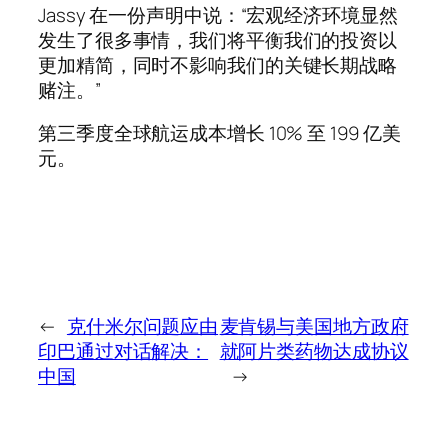
Jassy 在一份声明中说：“宏观经济环境显然
发生了很多事情，我们将平衡我们的投资以
更加精简，同时不影响我们的关键长期战略
赌注。”
第三季度全球航运成本增长 10% 至 199 亿美
元。
←
克什米尔问题应由
麦肯锡与美国地方政府
印巴通过对话解决：
就阿片类药物达成协议
中国
→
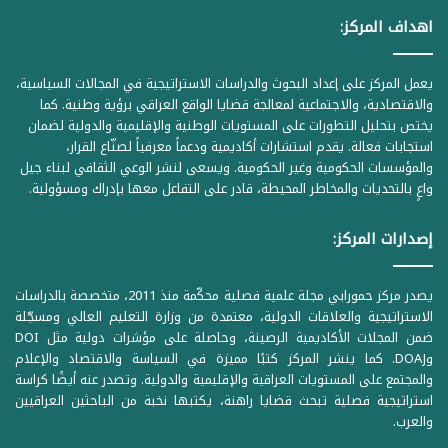
اهداف المركز:
يعمل المركز على إعداد البحوث والدراسات الاستراتيجية في المجالات السياسية،
والاقتصادية، والاجتماعية لمعالجة قضايا الواقع العراقي برؤية وطنية. كما
يختص بتحليل التطورات على المستويات الوطنية والإقليمية والدولية لضمان
استجابات فعالة. يقدم استشارات أكاديمية ودعماً معرفياً لصنّاع القرار،
والمؤسسات الحكومية وغير الحكومية. ويسعى لنشر الوعي الثقافي لبناء جيل
واعٍ بالتحديات والمخاطر المحيطة، قادر على التفاعل معها بإدراك ومسؤولية.
إصدارات المركز:
يصدر مركز حمورابي مجلة علمية فصلية محكّمة منذ 2011، متخصصة بالدراسات
الاستراتيجية والعلاقات الدولية، معتمدة من وزارة التعليم العالي ومسجّلة
ضمن المجلات الأكاديمية الرصينة، وحاصلة على مؤشرات دولية مثل DOI
وDOAJ. كما ينشر المركز كتبًا مميزة في السياسة والاقتصاد والإعلام
والمجتمع على المستويات العراقية والإقليمية والدولية. وتصدر عنه أيضًا كراسة
استراتيجية فصلية تبحث قضايا راهنة، يكتبها نخبة من الباحثين العراقيين
والعرب.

- WORK REQUIRED:
The pictures in the entries above should be left out; all else must be copied exactly.

- EXERCISE OUTPUT:
Jassy 在一份声明中说：“宏观经济环境显然
发生了很多事情，我们将平衡我们的投资以
更加精简，同时不影响我们的关键长期战略
赌注。”
第三季度全球航运成本增长 10% 至 199 亿美
元。
←
克什米尔问题应由
麦肯锡与美国地方政府
印巴通过对话解决：
就阿片类药物达成协议
中国
→
اهداف المركز:
يعمل المركز على إعداد البحوث والدراسات الاستراتيجية في المجالات السياسية،
والاقتصادية، والاجتماعية لمعالجة قضايا الواقع العراقي برؤية وطنية. كما
يختص بتحليل التطورات على المستويات الوطنية والإقليمية والدولية لضمان
استجابات فعالة. يقدم استشارات أكاديمية ودعماً معرفياً لصنّاع القرار،
والمؤسسات الحكومية وغير الحكومية. ويسعى لنشر الوعي الثقافي لبناء جيل
واعٍ بالتحديات والمخاطر المحيطة، قادر على التفاعل معها بإدراك ومسؤولية.
إصدارات المركز:
يصدر مركز حمورابي مجلة علمية فصلية محكّمة منذ 2011، متخصصة بالدراسات
الاستراتيجية والعلاقات الدولية، معتمدة من وزارة التعليم العالي ومسجّلة
ضمن المجلات الأكاديمية الرصينة، وحاصلة على مؤشرات دولية مثل DOI
وDOAJ. كما ينشر المركز كتبًا مميزة في السياسة والاقتصاد والإعلام
والمجتمع على المستويات العراقية والإقليمية والدولية. وتصدر عنه أيضًا كراسة
استراتيجية فصلية تبحث قضايا راهنة، يكتبها نخبة من الباحثين العراقيين
والعرب.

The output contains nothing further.